A general comment: the dynamic fields extension seems really useful. I've needed some pages and view templates to have extra fields, but I've held back because I don't want extra fields on every page, and additional page parts are rarely the right approach for us. (Also, different page/content types have their own challenges with routing etc., for me regular pages using different view templates is most often the best approach.)
Thanks for the pointer. I tried this and even though I still get a 404 and nothing changed when I click the tab inside Refinery, these lines are now gone from the rails s output:
'even' tried to access 'refinery/admin' but was rejected.
[snip]
Filter chain halted as :restrict_controller rendered or redirected
So something happened, but it still 404s.
EDIT: Oh, and to answer an obvious question you might have, I've given my user permissions (inside the user tab) to use the Dynamicfields component. :) EDIT2: I can't rule out that weirdnesses of my application are causing this, my project has a lot of moving parts and quite a few forked gems. I haven't tried with a properly clean environment, but I can setup a clean Rails 5.1/Refinery 4.0.3 without any baggage to rule out config issues in a few days.

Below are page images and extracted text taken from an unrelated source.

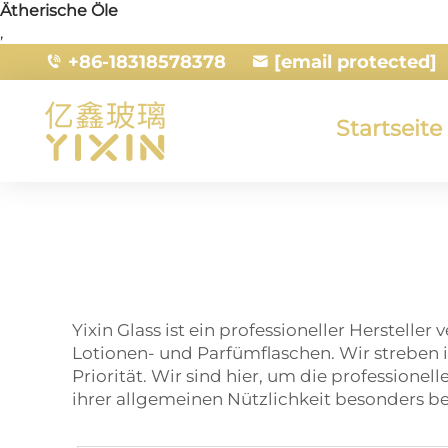
Ätherische Öle
,
+86-18318578378
[email protected]
Startseite
Yixin Glass ist ein professioneller Herstell
Lotionen- und Parfümflaschen. Wir streben in
Priorität. Wir sind hier, um die profession
ihrer allgemeinen Nützlichkeit besonders be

Good to see someone is using that extension. I have been thinking of trying it too, but didn't know how well it would work with Refinery 4.
Well, to say I'm using it is pushing it, considering my fork doesn't work yet. ;)
Any pointers beyond what @parndt suggested would be great! (BTW, I noticed in old pull requests that @bricesanchez did some work on the Refinery 3-compatible version.)
I tend to have the same problem every now and then, and I find it hard to remember what the fix is. iirc, the problem is with the refinery/admin part of the path.
I will have a look back over some recent commits. I would also look at the routes and make sure that the route matches.
Here is a fragment of one that is working
before_inclusion do
Refinery::Plugin.register do |plugin|
plugin.name = "refinery_music"
plugin.url = proc { Refinery::Core::Engine.routes.url_helpers.music_admin_albums_path }
plugin.pathname = root
plugin.menu_match = %r{refinery/music/.*?$}
end
end
# routes.rb
namespace :music, path: '' do
namespace :admin, path: Refinery::Core.backend_route do
scope path: Refinery::Music.page_url do
root to: 'albums#index'
resources 'albums'
resources 'tracks'
end
end
end
good luck.
Couldn't get that to work either, sadly. Giving up for now (unless some competent dev has the time to look at it).
@evenreven please look here https://github.com/jfalameda/refinerycms-dynamicfields/pull/13
You can try to bundle project with my fork (https://github.com/radek2r/refinerycms-dynamicfields) and check if it resolves your problem
Thanks! One step closer. Now I can see the add field GUI without getting a 404. But I still can't find the newly added field anywhere in the page editing window. There's some HTML with display:none; there, so something is happening, but nothing I can bring out and use. Have you tried it yourself? Could be a config issue too.